Using artificial intelligence for cybersecurity

How AI can improve cybersecurity and be weaponised for cyberattacks

4 minute read
Robot hand

Artificial intelligence (AI) is changing the game for cybersecurity, analysing massive quantities of risk data to safeguard against malicious attacks at a record speed that no human can ever compete with.

With human error accounting for 95 per cent of all cyberattacks, according to the World Economic Forum’s The Global Risks Report 2022, AI could be the ultimate cybersecurity tool.

CyberCX Cyber Intelligence Director Katherine Mansted said allowing data collection and analysis to be carried out by AI enabled companies to reallocate security personnel to highly skilled tasks.

“Humans are limited in how much we can process, and using AI tools can help us to reduce workload and free up the human to focus on the most interesting data input.” 

“It can potentially help you to prioritise and focus human attention where it is needed the most," she said.

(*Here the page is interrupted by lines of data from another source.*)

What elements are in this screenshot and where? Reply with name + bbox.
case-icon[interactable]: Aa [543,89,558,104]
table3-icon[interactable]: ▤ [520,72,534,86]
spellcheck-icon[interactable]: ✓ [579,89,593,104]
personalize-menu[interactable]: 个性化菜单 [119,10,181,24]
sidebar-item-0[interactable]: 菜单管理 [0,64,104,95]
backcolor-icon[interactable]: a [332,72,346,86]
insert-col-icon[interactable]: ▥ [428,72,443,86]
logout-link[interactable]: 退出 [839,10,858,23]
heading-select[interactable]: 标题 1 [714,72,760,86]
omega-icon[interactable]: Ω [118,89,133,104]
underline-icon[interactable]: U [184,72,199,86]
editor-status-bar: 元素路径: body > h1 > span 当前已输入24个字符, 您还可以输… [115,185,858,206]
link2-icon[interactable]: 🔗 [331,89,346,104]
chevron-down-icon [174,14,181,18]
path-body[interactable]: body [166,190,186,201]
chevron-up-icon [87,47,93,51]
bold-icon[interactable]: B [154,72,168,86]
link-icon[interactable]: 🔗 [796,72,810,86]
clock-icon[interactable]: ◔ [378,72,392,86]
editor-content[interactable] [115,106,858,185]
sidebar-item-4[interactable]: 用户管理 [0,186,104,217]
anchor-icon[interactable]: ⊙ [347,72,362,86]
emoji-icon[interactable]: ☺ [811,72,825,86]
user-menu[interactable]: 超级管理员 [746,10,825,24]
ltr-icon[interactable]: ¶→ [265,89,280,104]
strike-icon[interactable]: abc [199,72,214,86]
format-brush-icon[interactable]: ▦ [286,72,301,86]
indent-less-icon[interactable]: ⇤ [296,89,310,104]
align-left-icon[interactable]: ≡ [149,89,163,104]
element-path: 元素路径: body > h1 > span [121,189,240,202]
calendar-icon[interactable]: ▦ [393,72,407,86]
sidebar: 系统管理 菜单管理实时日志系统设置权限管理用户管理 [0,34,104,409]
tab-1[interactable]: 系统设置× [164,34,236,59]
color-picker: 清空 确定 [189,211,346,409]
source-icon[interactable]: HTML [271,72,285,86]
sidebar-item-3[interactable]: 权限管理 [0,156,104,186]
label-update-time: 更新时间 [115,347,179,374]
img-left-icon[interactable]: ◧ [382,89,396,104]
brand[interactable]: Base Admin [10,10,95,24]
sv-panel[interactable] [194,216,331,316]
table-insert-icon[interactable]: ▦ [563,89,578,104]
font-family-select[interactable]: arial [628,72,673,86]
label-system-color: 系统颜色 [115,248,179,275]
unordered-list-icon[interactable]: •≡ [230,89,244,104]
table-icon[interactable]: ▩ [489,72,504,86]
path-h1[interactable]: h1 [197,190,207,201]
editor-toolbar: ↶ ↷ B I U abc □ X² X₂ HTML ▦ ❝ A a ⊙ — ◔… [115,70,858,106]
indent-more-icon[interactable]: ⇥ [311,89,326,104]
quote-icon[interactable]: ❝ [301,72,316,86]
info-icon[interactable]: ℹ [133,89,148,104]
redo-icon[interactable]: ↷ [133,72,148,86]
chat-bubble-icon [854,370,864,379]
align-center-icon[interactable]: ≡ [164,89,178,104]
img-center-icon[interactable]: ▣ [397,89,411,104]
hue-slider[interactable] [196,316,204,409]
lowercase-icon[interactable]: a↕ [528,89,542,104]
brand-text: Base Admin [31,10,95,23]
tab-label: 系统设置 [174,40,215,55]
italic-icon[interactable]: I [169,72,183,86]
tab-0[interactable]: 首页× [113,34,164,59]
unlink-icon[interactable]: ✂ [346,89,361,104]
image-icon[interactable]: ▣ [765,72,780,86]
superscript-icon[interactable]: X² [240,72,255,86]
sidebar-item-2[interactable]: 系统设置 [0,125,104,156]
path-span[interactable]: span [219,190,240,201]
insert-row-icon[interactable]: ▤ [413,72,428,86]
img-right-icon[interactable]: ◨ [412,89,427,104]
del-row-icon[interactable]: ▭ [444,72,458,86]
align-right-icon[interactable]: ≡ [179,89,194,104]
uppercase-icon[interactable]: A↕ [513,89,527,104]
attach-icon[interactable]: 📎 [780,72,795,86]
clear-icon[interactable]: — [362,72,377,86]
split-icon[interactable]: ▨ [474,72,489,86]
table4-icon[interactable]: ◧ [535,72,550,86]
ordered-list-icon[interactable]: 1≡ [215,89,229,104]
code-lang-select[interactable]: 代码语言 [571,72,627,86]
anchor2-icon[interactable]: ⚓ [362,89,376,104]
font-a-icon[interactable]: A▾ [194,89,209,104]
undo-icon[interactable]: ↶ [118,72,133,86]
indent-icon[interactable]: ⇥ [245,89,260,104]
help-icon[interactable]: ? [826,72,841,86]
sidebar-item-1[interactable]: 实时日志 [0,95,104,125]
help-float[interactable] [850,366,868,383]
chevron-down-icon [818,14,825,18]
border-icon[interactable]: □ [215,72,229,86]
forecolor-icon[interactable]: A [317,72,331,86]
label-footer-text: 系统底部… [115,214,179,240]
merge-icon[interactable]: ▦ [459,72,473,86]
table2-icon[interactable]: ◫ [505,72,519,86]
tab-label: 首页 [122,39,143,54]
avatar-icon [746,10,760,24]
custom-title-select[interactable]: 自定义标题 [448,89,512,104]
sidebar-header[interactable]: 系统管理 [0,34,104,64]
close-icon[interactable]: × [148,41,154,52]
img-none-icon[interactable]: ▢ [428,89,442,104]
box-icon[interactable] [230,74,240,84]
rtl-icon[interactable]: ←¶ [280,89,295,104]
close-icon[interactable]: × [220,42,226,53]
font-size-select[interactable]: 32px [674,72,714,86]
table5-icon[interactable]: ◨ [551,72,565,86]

“This is about humans using AI to let humans do what they do best.”

Mitigating risk through artificial intelligence

Using AI to strengthen your company’s cybersecurity means attacks can be monitored at a higher speed and at a larger scale, according to Ms Mansted.

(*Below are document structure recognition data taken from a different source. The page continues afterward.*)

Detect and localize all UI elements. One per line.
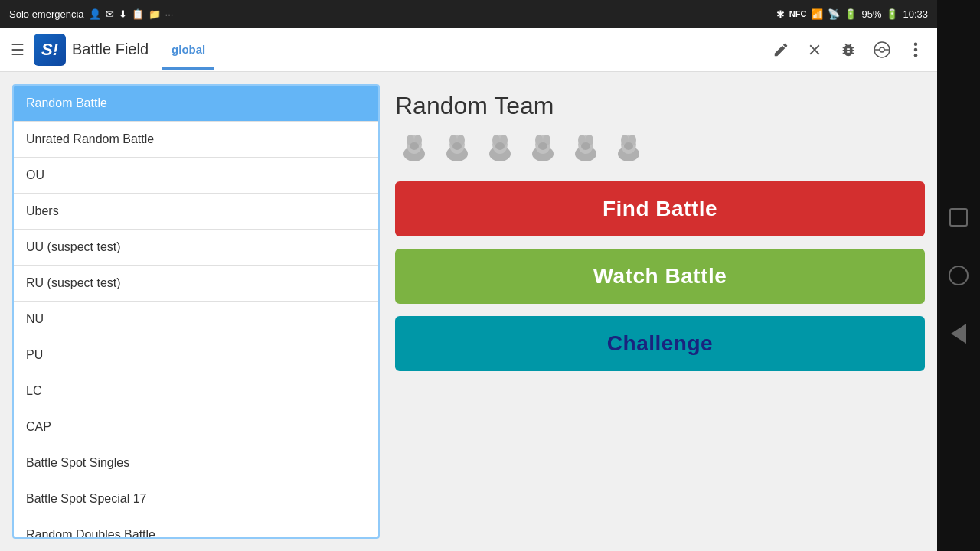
pokeball-icon-button[interactable] bbox=[868, 36, 896, 64]
battery-saver-icon: 🔋 bbox=[844, 8, 857, 20]
pokemon-slot-4 bbox=[524, 129, 564, 169]
app-title: Battle Field bbox=[72, 41, 149, 58]
person-icon: 👤 bbox=[89, 8, 101, 20]
list-item[interactable]: UU (suspect test) bbox=[14, 230, 378, 266]
bug-icon-button[interactable] bbox=[835, 36, 862, 64]
list-item[interactable]: Unrated Random Battle bbox=[14, 122, 378, 158]
main-content: Random Battle Unrated Random Battle OU U… bbox=[0, 72, 937, 551]
nav-square-button[interactable] bbox=[945, 204, 972, 231]
list-item[interactable]: OU bbox=[14, 158, 378, 194]
edit-icon-button[interactable] bbox=[767, 36, 795, 64]
status-right: ✱ NFC 📶 📡 🔋 95% 🔋 10:33 bbox=[776, 8, 928, 20]
file-icon: 📁 bbox=[149, 8, 161, 20]
status-bar: Solo emergencia 👤 ✉ ⬇ 📋 📁 ··· ✱ NFC 📶 📡 … bbox=[0, 0, 937, 28]
svg-point-2 bbox=[880, 47, 884, 52]
signal-icon: 📶 bbox=[811, 8, 823, 20]
list-item[interactable]: Ubers bbox=[14, 194, 378, 230]
more-icon: ··· bbox=[165, 8, 174, 20]
svg-point-30 bbox=[581, 142, 590, 150]
wifi-icon: 📡 bbox=[828, 8, 840, 20]
team-section: Random Team bbox=[395, 92, 925, 169]
mail-icon: ✉ bbox=[106, 8, 114, 20]
svg-point-3 bbox=[914, 42, 918, 46]
watch-battle-button[interactable]: Watch Battle bbox=[395, 249, 925, 304]
nav-back-button[interactable] bbox=[945, 320, 972, 347]
global-tab[interactable]: global bbox=[162, 38, 214, 60]
list-item[interactable]: Battle Spot Special 17 bbox=[14, 481, 378, 517]
pokemon-slot-6 bbox=[609, 129, 649, 169]
svg-point-15 bbox=[452, 142, 462, 150]
list-item[interactable]: NU bbox=[14, 302, 378, 337]
svg-point-25 bbox=[538, 142, 547, 150]
find-battle-button[interactable]: Find Battle bbox=[395, 181, 925, 236]
svg-point-35 bbox=[624, 142, 633, 150]
app-logo: S! bbox=[34, 34, 66, 66]
hamburger-menu[interactable]: ☰ bbox=[8, 37, 28, 62]
list-item[interactable]: CAP bbox=[14, 409, 378, 445]
list-item[interactable]: Battle Spot Singles bbox=[14, 445, 378, 481]
clock: 10:33 bbox=[903, 8, 928, 20]
list-item[interactable]: RU (suspect test) bbox=[14, 266, 378, 302]
list-item[interactable]: LC bbox=[14, 373, 378, 409]
pokemon-slot-1 bbox=[395, 129, 435, 169]
battery-icon: 🔋 bbox=[886, 8, 898, 20]
list-item[interactable]: PU bbox=[14, 337, 378, 373]
team-title: Random Team bbox=[395, 92, 925, 120]
right-panel: Random Team bbox=[395, 84, 925, 539]
svg-point-4 bbox=[914, 47, 918, 51]
pokemon-icons-row bbox=[395, 129, 925, 169]
download-icon: ⬇ bbox=[119, 8, 127, 20]
svg-point-20 bbox=[495, 142, 505, 150]
app-name-status: Solo emergencia bbox=[9, 8, 84, 20]
phone-nav-bar bbox=[937, 0, 980, 551]
pokemon-slot-3 bbox=[481, 129, 521, 169]
pokemon-slot-5 bbox=[567, 129, 606, 169]
nav-home-button[interactable] bbox=[945, 262, 972, 289]
more-options-icon[interactable] bbox=[902, 36, 929, 64]
close-icon-button[interactable] bbox=[801, 36, 828, 64]
battery-percent: 95% bbox=[861, 8, 881, 20]
pokemon-slot-2 bbox=[438, 129, 478, 169]
svg-point-5 bbox=[914, 54, 918, 57]
toolbar: ☰ S! Battle Field global bbox=[0, 28, 937, 72]
battle-list-panel: Random Battle Unrated Random Battle OU U… bbox=[12, 84, 380, 539]
status-left: Solo emergencia 👤 ✉ ⬇ 📋 📁 ··· bbox=[9, 8, 173, 20]
challenge-button[interactable]: Challenge bbox=[395, 316, 925, 371]
bluetooth-icon: ✱ bbox=[776, 8, 785, 20]
list-item[interactable]: Random Doubles Battle bbox=[14, 517, 378, 539]
list-item[interactable]: Random Battle bbox=[14, 86, 378, 122]
svg-point-10 bbox=[410, 142, 419, 150]
inbox-icon: 📋 bbox=[132, 8, 144, 20]
nfc-icon: NFC bbox=[789, 9, 807, 18]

“There are roles for AI to flag things that look dodgy at scale,” she said.

“We’re seeing organisations get better at using automation – for example, to flag emails that look like phishing or to flag anomalies in terms of what their network is doing.”

Ms Mansted said AI allowed analytics across a business to be more cost efficient and possibly much faster.

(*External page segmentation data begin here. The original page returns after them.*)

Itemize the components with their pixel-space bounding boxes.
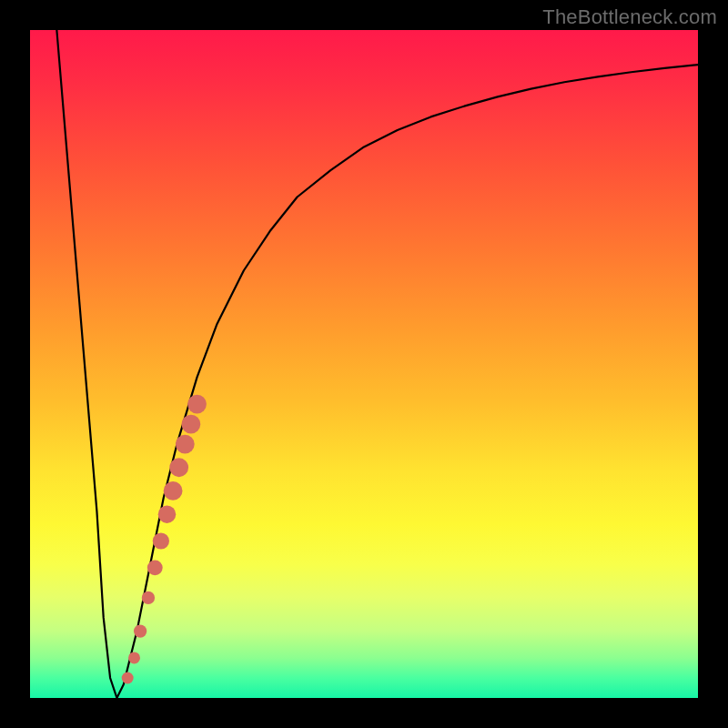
curve-dot xyxy=(181,415,200,434)
plot-area xyxy=(30,30,698,698)
curve-dot xyxy=(147,560,163,575)
curve-dot xyxy=(158,505,177,523)
curve-dot xyxy=(122,672,134,683)
curve-dot xyxy=(142,592,155,604)
watermark-text: TheBottleneck.com xyxy=(542,5,717,29)
chart-frame: TheBottleneck.com xyxy=(0,0,728,728)
chart-svg xyxy=(30,30,698,698)
curve-dot xyxy=(134,624,147,637)
curve-dot xyxy=(169,458,188,477)
curve-dot xyxy=(164,481,183,500)
curve-dot xyxy=(128,652,140,663)
curve-dot xyxy=(187,395,207,414)
curve-dot xyxy=(176,435,195,454)
curve-dot xyxy=(153,532,169,549)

“It means you can also keep up with what the threat actors are doing and there is already some promising work in terms of debugging code,” she said.

Hackers turn to artificial intelligence

Ms Mansted warned that AI was not a panacea – just as it could help to better defend our environments, the same tools were also assisting the attackers to build scale into their attacks, potentially automate attacks and improve social engineering.

“The era of the Nigerian Prince scam with bad English and awkward phrasing is over – we’re entering into a much more realistic and complex era of manipulated and manufactured fraud,” she said.

“What is different now is that we are in the era of readily available, commercialised and generative AI with more ability to generate realistic fake content – whether that is text, voice or video.

“At CyberCX, we have seen some phishing emails or other social engineering attempts where, suspiciously, the English and phrasing look a little bit better.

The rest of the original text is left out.